Vous avez été nombreux à nous poser des questions, que ce soit sur le forum, sur les commentaires ou par mail. Cette actualité a pour but de répondre à toutes vos questions.

La reconstruction du site

Concernant la reconstruction du site, elle est beaucoup plus rapide que prévu. Aujourd'hui la quasi-totalité de nos services sont repartis de plus belle, comparateur de prix inclus.

Les leçons que nous tirons de cette histoire

Notre mésaventure ne nous aurait servi à rien si nous n'avions pas su en tirer les leçons. C'est désormais chose faite et pour vous en persuader, nous vous dévoilons l'ensemble de l'architecture mise en place.

Petit rappel de l'architecture précédente : le serveur tournait en RAID 5 (sur 3 disques) avec un disque dur SCSI « externe » (pas dans le RAID et indépendant) de backup.

L'architecture mise en place :

  • RAID 5 sur 4 disques, dont un en spare
  • Disque dur « externe et indépendant » doté d'un système Linux prêt à prendre la relève du système RAID 5 en cas de défaillance de ce dernier
  • Backup quotidien sur ce même disque dur de l'ensemble du serveur par roulements (une sauvegarde n'écrase pas la précédente mais celle d'il y a 9 jours)
  • Backup quotidien de la base de données du site (news, articles, comparateur de prix…) sur un de nos ordinateurs personnels
  • Backup quotidien de toutes les bases de données (du site, des forums… bref, toutes) sur un serveur distant (un grand merci à HardWare.Fr !)
  • Backup bi-hebdomadaire de l'ensemble du serveur sur ce même serveur distant
  • Backup mensuel de l'ensemble du serveur sur un de nos ordinateurs personnels

La récupération des données : coup de gueule

Concernant la récupération de nos données par la société spécialisée, elle a échoué et nous laisse un goût amer. Récit des faits.

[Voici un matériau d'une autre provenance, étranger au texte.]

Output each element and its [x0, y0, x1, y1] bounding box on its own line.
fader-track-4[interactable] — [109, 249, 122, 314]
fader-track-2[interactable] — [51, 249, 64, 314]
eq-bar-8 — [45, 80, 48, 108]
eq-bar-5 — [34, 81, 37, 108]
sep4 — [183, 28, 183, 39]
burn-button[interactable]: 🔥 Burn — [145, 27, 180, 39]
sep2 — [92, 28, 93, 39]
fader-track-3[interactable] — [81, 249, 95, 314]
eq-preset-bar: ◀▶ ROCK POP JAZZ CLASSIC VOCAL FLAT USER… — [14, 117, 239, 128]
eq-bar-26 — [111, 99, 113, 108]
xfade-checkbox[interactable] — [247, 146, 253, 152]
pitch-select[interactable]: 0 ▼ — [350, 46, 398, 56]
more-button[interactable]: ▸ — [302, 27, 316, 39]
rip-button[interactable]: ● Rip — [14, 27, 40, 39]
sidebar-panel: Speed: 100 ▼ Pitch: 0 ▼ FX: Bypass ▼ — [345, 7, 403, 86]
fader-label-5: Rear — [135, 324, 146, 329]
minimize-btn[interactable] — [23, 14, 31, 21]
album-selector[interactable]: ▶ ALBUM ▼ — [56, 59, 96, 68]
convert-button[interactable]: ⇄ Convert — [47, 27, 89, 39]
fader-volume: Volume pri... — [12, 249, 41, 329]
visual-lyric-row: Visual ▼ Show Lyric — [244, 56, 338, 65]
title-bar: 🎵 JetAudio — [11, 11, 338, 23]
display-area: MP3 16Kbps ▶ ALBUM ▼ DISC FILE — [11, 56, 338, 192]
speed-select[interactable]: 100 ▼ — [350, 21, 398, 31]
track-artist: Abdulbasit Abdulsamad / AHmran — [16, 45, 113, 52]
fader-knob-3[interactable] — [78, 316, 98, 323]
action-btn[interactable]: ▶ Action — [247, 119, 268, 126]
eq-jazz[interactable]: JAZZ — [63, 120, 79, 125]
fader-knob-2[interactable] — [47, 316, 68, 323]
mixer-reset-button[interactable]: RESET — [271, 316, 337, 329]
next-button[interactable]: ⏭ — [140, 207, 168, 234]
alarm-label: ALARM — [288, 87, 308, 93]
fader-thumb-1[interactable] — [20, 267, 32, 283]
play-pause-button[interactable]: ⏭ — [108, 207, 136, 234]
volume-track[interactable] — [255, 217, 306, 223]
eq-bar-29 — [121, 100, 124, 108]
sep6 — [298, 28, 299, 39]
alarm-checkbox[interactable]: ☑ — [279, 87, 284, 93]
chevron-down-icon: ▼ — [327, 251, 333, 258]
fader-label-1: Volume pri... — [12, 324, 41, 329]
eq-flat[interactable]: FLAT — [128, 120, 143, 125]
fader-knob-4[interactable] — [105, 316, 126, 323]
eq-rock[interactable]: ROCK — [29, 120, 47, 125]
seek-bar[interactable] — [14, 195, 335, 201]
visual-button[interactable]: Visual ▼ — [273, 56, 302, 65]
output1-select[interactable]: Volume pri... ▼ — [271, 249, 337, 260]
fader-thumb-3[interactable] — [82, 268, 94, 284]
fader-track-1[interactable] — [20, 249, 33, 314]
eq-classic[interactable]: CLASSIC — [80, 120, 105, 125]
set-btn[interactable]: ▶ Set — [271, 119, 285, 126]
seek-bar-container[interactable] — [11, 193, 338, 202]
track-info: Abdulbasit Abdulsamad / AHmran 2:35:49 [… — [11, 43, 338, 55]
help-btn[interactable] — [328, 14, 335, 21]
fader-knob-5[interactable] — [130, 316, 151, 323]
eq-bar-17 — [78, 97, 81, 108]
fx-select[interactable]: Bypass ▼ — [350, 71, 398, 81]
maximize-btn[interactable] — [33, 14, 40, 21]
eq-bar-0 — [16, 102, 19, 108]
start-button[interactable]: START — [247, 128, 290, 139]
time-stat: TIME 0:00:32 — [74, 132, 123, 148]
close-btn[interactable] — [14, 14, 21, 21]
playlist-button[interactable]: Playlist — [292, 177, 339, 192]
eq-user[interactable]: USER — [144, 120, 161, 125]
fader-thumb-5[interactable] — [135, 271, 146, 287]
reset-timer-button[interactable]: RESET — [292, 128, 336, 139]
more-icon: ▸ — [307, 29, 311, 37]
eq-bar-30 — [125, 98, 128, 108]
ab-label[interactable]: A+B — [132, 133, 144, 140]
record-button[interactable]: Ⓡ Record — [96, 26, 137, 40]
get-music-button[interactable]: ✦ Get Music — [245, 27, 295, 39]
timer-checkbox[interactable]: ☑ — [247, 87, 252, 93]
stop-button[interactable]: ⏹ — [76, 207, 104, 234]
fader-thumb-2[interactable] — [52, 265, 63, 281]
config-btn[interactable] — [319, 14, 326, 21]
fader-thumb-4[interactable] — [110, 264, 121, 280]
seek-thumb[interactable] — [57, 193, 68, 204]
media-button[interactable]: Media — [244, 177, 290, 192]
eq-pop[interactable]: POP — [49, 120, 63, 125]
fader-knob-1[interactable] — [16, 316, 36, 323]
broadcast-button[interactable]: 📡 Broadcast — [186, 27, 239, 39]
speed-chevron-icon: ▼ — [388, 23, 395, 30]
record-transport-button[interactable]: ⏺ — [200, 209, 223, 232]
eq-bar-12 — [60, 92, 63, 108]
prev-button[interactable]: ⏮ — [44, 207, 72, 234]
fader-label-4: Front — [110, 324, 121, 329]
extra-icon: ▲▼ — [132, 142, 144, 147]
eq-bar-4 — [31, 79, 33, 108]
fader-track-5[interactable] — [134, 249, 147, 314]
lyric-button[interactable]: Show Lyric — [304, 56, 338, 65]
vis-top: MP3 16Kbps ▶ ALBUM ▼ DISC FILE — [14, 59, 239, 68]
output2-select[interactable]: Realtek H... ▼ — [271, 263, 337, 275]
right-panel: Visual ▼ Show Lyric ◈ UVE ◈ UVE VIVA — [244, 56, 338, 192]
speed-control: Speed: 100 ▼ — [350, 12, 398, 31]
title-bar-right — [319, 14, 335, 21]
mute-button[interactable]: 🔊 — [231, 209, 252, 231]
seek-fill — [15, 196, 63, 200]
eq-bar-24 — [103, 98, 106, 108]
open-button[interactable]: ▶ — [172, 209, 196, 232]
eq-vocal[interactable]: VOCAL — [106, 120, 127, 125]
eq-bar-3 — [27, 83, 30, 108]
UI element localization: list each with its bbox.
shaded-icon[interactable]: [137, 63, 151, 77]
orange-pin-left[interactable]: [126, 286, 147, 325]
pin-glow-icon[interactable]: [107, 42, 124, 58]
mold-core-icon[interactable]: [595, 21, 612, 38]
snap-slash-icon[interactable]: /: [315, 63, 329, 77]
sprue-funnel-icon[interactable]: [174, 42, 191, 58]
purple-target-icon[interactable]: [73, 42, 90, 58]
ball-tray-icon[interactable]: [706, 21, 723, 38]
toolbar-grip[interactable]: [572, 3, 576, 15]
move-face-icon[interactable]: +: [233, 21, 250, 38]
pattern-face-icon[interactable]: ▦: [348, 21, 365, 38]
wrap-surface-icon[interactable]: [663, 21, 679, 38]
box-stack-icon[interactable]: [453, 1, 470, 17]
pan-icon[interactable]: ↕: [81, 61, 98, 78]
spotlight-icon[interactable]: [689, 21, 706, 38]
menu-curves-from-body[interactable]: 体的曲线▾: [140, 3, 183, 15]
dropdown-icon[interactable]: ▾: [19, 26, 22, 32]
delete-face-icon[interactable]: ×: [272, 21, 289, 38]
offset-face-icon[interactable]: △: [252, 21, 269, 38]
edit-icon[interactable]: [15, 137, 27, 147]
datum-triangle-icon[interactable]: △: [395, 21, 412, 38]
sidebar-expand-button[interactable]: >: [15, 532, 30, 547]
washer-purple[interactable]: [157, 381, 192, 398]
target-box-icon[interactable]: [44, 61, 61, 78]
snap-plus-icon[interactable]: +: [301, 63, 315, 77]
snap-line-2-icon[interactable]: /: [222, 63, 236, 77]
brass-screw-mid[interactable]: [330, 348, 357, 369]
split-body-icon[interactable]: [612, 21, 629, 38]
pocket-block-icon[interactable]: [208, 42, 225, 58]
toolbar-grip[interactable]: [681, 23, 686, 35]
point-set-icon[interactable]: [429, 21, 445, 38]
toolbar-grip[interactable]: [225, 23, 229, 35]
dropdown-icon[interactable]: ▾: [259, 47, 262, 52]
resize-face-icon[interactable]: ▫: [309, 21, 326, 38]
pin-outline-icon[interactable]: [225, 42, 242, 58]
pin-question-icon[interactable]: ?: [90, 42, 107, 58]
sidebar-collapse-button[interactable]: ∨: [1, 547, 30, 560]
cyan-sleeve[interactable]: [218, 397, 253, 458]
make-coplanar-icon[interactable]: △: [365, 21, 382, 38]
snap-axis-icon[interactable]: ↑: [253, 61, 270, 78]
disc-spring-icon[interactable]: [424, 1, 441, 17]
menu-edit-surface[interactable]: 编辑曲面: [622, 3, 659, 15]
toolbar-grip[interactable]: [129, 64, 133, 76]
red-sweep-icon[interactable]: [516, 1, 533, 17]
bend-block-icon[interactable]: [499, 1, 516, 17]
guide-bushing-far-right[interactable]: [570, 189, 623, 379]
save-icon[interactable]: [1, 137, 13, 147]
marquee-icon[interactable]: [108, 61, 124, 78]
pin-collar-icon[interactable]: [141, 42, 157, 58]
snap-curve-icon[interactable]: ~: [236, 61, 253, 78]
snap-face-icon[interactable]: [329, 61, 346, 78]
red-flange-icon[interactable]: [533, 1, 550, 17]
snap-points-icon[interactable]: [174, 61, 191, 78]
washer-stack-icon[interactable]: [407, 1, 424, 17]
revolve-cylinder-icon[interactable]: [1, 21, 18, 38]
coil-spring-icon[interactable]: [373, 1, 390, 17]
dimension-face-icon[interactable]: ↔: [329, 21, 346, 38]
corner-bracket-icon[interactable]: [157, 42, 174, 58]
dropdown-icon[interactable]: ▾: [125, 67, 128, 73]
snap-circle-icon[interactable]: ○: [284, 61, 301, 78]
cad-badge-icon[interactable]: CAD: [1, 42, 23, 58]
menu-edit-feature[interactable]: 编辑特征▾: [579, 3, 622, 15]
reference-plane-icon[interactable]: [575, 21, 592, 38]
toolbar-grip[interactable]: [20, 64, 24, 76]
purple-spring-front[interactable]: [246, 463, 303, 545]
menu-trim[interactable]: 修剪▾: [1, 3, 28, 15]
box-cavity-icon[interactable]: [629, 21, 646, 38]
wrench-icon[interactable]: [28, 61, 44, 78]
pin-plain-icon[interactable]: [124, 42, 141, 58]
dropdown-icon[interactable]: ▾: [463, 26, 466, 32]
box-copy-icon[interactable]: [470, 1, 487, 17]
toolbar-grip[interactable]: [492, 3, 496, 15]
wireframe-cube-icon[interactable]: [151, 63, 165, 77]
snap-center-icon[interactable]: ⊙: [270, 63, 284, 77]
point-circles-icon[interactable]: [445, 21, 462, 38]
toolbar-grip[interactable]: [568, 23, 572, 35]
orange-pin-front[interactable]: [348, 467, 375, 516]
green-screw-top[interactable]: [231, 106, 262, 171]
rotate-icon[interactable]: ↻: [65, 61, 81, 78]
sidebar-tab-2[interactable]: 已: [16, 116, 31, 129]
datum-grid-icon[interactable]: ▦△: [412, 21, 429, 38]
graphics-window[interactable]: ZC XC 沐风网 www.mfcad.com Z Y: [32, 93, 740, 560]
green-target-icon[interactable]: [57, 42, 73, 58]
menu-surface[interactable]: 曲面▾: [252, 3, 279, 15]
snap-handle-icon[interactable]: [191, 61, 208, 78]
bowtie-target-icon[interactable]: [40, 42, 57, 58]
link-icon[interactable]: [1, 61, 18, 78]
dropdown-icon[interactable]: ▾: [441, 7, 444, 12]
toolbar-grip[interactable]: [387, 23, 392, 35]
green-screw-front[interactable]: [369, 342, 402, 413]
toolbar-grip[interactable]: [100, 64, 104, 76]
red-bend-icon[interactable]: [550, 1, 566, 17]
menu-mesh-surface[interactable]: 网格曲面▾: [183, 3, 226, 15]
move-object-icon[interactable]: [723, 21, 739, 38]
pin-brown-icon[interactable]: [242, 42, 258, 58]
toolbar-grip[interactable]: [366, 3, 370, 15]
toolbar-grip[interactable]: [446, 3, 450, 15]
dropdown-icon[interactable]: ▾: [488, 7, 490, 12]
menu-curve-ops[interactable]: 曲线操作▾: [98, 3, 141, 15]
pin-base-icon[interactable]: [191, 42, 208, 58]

Nous envoyons les disques durs le jour que j'appelerais « J ». Ontrack, la société spécialisée choisie, est censé nous faire parvenir un diagnostic en 3 à 5 jours. Comme l'indique le site même d'Ontrack, « A l'issue du diagnostic, le client reçoit une liste des données récupérables ainsi qu'une offre de prix. Le client peut alors décider s'il veut procéder à la récupération de données. ». Coût de l'opération : 480 €.

Que ce soit durant la prise de contact au téléphone, dans les e-mails préliminaires ou dans la demande de diagnostic, nous détaillons bien notre architecture et insistons bien sur le format employé, le ReiserFS et demandons confirmation à toutes les reprises que cela ne leur pose pas de problème : « nous gérons bien le ReiserFS », nous rétorque-t-on à chaque fois.

Avant de les envoyer, nous faisons une copie « brute » (octets par octets), qui nous permet de nous rendre compte au passage que les disques durs fonctionnent bien.

A j+3, Ontrack nous apprend qu'un disque dur (au moins) a une « défaillance électro-magnétique » et qu'ils ont du l'amener en salle blanche. Nous trouvons ça étrange étant donné que nous avons pu utiliser les disques durs sans problème après le crash et nous leur envoyons un e-mail pour leur signifier notre étonnement. Finalement, ils se rétractent : ils n'ont pas eu besoin de la salle blanche, leurs ingénieurs ont réussi à s'en passer.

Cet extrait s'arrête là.